Tirtayatra di Dalam Negeri Apa Salahnya?




            Perkembangan teknologi khususnya di bidang transportasi sangat membantu umat untuk melakukan perjalanan suci (tirtayatra). Dengan adanya kendaraan bermotor maka masalah jarak tidak menjadi halangan lagi dalam bertirtayatra . Tirtayatra ke pura-pura tidak lagi ditempuh dengan jalan kaki seperti dulu. Bahkan untuk sembahyang ke pura Kahyangan Tiga di desa pun sekarang ini dilakukan dengan memakai sepeda motor. Tempat tujuan tirtayatra pun meluas, tidak hanya di dalam negeri tetapi juga ke tempat-tempat suci di luar negeri seperti India, Nepal, dan beberapa negara lain. Belakangan tirtayatra ke luar negeri ini malah lebih populer di kalangan umat daripada ke dalam negeri. Hal ini sesungguhnya merupakan kabar yang menggembirakan, tetapi tirtayatra semacam itu lebih terkesan pamer dan plesiran. Makna tirtayatra menjadi kabur ketika umat melakukannya dengan mengabaikan obyek-obyek tirtayatra di dalam negeri yang bahkan belum sempat dikunjungi.

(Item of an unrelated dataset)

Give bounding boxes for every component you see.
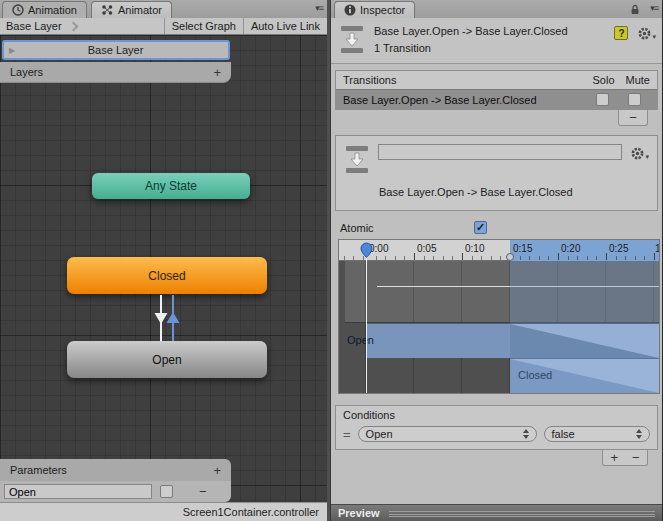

            Sesungguhnya tirtayatra di dalam negeri tidak kalah berpahala. Banyak pura di dalam negeri juga mempunyai vibrasi yang luar biasa. Bahkan Shri Shri Ravi Sankar sangat gemar berkunjung ke Bali karena energi kosmis Bali yang kuat. Demikian pula dengan Acarya Shri Kishore Goswami, penemu Meditasi Angka yang berhasil menemukan teknik meditasi ini di Bali. Selain itu masih banyak lagi para Maharsi jaman dulu yang gemar melakukan tirtayatra di nusantara dan kemudian membangun tempat-tempat suci. Beliau seolah berpesan bahwa tirtayatra di dalam negeri amat penting.
            Membangun kecintaan umat untuk bertirtayatra ke pura-pura di dalam negeri sangatlah penting. Tirtayatra tidak hanya sekedar bertandang ke tempat suci dan sembahyang, tetapi lebih dari itu tirtayatra dapat membuktikan eksistensi Hindu di nusantara. Melalui tirtayatra, umat lain dapat melihat bahwa Hindu masih tetap eksis. Dengan bertirtayatra ke pura-pura di Jawa misalnya, umat lain akan tahu bahwa Hindu masih ada, tidak hanya di Bali. Secara politik hal ini diharapkan mampu menggugah kebijakan-kebijakan pemerintah untuk lebih memperhatikan Hindu. Selama ini Hindu di luar Bali kerap kali terabaikan karena dianggap “tidak ada”. Sebagai contoh dapat diambil kekurangan tenaga guru agama di daerah sehingga banyak siswa Hindu tidak mendapat pelajaran agama di sekolahnya. Diharapkan perhatian pemerintah akan lebih besar kepada umat Hindu seiring dengan makin bersemangatnya umat dalam bertirtayatra di dalam negeri sebagai bukti keberadaan Hindu di nusantara.Dengan tirtayatra pula rasa persatuan antarumat Hindu dapat dipererat sehingga sangat membantu perkembangan Hindu di nusantara.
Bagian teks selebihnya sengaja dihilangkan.